Corpora in Translation Studies: An Overview and Some Suggestions
for Future Rearch
Mona Baker
UMIST& Middlex University Abstract: Corpus-bad rearch has become widely accepted as a factor in improving the performance of machine translation systems, and corpus-bad terminology compilation is now the norm rather than the exception. Within translation studies proper, Lindquist (1984) has advocated the u of corpora for training translators, and Baker (1993a) has argued that theoretical rearch into the nature of translation will receive a powerful impetus from corpus-bad studies. It is becoming increasingly important to take stock of what is happening on this front and to start working towards the development of an explicit and coherent methodology for corpus-bad rearch in the discipline. This paper discuss the current and potential u of corpora in translation studies, with particular reference to theoretical issues.
Résumé: On s'accorde à voir dans la recherche sur corpus un f acteur susceptible d'améliorer les systèmes de traduction automatique; la terminologie basée sur corpus devient la règle plutôt que l'exception. A propos des recherches sur la traduction, Lidquist (1984) a prôné le recours aux corpora d
ans la formation des traducteurs; lon Baker (1993a), l'étude théorique de la traduction bénéficiera des recherches f ondées sur corpus. Il importe désormais de répertorier les acquis en ce domaine, afin de mettre au point une méthodologie explicite et cohérente.德威国际学校
L'article qui suit analy l'usage prént et possible des corpora dans les recher-ches sur la traduction, et prêtant une attention particulière aux questions théori-ques.

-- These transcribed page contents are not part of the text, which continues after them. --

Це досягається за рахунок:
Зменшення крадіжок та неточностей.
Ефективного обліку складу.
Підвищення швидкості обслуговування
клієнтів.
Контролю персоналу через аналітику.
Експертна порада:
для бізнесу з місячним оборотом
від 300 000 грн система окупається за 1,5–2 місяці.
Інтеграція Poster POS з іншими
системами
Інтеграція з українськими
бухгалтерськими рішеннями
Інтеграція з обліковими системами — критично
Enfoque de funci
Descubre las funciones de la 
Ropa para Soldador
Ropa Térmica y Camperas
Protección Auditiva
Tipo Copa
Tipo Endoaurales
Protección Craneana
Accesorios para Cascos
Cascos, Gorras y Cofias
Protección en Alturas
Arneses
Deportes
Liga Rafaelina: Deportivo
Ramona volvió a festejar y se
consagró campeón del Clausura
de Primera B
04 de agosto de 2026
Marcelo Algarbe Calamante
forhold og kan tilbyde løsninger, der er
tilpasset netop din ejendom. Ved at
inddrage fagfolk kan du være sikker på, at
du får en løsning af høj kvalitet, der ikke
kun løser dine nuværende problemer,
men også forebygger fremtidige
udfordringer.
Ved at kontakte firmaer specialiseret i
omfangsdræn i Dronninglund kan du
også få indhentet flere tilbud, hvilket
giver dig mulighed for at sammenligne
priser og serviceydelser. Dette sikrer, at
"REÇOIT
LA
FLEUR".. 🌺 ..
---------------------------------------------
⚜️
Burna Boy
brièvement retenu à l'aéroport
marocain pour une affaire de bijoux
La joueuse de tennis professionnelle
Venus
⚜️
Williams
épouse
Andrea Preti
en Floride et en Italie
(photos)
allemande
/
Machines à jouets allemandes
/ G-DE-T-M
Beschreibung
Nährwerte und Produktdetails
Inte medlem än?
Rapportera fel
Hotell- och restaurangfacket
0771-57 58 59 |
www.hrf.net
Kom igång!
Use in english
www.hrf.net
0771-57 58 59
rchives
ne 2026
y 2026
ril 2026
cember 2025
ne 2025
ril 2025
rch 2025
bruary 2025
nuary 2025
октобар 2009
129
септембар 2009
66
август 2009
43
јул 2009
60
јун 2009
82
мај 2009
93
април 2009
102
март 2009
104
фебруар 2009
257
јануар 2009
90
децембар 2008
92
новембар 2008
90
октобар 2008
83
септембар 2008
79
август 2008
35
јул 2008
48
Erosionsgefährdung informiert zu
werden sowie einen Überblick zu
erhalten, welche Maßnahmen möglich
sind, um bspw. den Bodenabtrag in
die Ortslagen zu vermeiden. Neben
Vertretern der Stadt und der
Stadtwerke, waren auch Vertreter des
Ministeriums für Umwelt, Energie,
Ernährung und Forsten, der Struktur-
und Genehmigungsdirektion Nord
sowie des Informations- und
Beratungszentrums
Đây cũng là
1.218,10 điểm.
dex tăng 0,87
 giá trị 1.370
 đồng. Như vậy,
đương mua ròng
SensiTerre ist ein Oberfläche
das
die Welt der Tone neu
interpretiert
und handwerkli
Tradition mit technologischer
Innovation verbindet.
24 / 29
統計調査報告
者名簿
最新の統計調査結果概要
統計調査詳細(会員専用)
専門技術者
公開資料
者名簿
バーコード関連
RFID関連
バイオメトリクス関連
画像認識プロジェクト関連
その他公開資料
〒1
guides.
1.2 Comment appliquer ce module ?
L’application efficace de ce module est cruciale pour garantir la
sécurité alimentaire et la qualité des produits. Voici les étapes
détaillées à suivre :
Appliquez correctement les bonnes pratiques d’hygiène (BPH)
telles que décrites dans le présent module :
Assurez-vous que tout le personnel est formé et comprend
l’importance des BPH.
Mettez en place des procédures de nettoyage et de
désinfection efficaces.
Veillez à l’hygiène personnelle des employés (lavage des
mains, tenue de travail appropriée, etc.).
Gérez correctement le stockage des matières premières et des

Target 7:2 (1995), 223-243. DOI 10.1075/target.7.2.03bak
ISSN 0924-1884 / E-ISSN 1569-9986 © John Benjamins Publishing Companypossible什么意思
224 MONA BAKER
1. Introduction
condlifeThe potential for using corpora is beginning to take shape in translation studies. Computerid corpora are becoming increasingly popular in tho areas of the discipline which have clo links with the hard sciences. This is particularly true of terminology and machine translation, where the emphasis is primarily, if not exclusively, on scientific and technical texts.
Terminology compilation is now firmly corpus-bad. The desire to construct abstract and neat conceptual systems has given way here to the practical need of addressing what happens in real life. Terms are therefore no longer extracted from previous lists but are rather drawn from a reprentative corpus of authentic texts held in electronic form (Sager 1990: 130).1 A similar development has taken place in machine translation where it is now widely accepted that access to computerid corpora may well hold the key to future success in the field. Again, this reflects a move away from conceptual and formal reprentations of language, which have not proved very helpful in the past, to addressing natural language in all its variety and infiniteness. The repeated failure of pre-formulated rules and neat mantic analys to improve the performance of machine translation systems has led to the gradual realisa-tion that the knowledge required to improve the systems must come from natural language in u (Schubert 1992: 87; Laffling 1991, 1992). Corpora are not only ud by linguists to write better rules for the machines to operate on but also as a direct knowledge source for the machines themlves (ibid). Modern machine translation systems u the principle of analogy to extrapo-late from the typical examples held in the corpus to texts that have not been encountered before.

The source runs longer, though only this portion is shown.